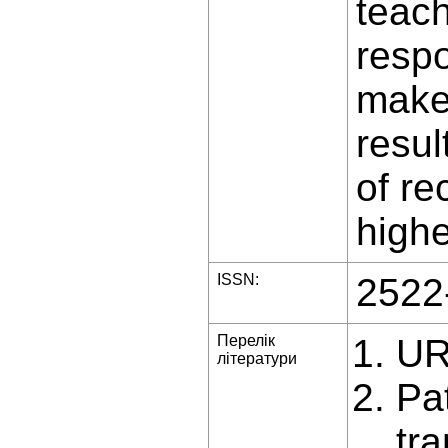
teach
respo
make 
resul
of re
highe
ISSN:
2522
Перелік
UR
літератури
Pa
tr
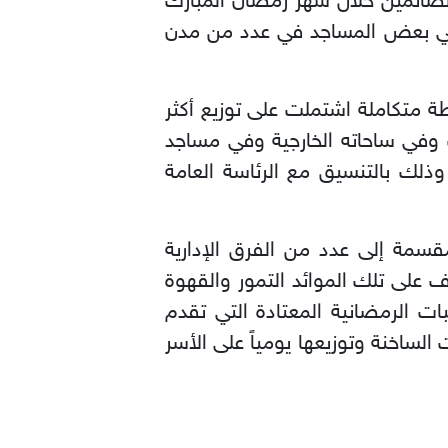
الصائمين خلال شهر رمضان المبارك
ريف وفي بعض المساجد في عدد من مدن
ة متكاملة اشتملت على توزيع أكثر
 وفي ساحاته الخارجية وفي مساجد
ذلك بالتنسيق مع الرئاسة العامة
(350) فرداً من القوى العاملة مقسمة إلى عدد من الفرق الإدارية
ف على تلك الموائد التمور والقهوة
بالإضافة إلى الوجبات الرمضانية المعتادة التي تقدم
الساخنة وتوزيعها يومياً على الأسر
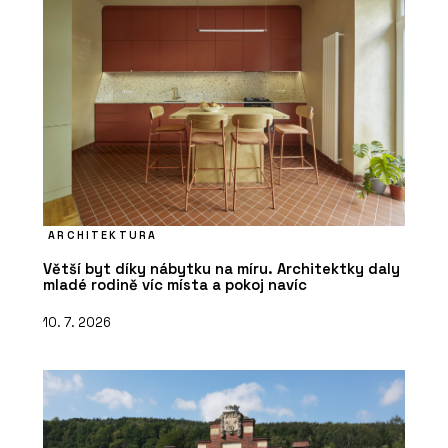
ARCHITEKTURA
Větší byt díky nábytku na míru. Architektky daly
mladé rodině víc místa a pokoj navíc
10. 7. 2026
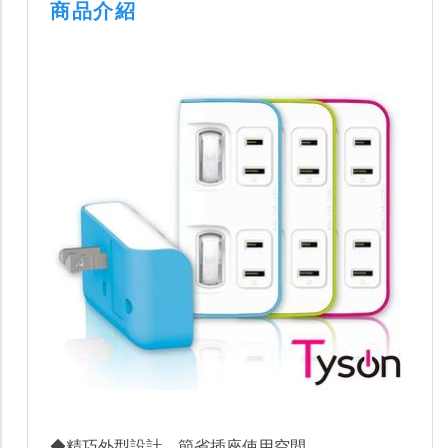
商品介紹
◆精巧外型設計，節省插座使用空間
————————
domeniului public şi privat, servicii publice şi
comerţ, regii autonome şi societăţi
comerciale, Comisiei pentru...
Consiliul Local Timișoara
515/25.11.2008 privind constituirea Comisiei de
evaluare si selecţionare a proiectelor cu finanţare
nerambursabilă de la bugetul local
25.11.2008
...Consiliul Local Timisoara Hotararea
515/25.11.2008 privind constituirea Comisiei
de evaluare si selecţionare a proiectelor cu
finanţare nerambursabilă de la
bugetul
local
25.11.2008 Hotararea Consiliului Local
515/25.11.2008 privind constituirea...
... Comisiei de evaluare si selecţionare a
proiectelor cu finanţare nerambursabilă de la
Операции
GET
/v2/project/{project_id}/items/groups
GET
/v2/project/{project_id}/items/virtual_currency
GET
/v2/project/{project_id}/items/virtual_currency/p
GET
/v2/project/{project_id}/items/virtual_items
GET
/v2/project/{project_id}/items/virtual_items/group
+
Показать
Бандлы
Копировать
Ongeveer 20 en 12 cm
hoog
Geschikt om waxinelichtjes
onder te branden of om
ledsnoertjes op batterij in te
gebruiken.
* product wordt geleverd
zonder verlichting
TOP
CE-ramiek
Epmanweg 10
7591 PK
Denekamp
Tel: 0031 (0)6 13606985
————————
Work to complete — Look through the records and count each line that holds "project". Write only the total.

Exercise answer — 5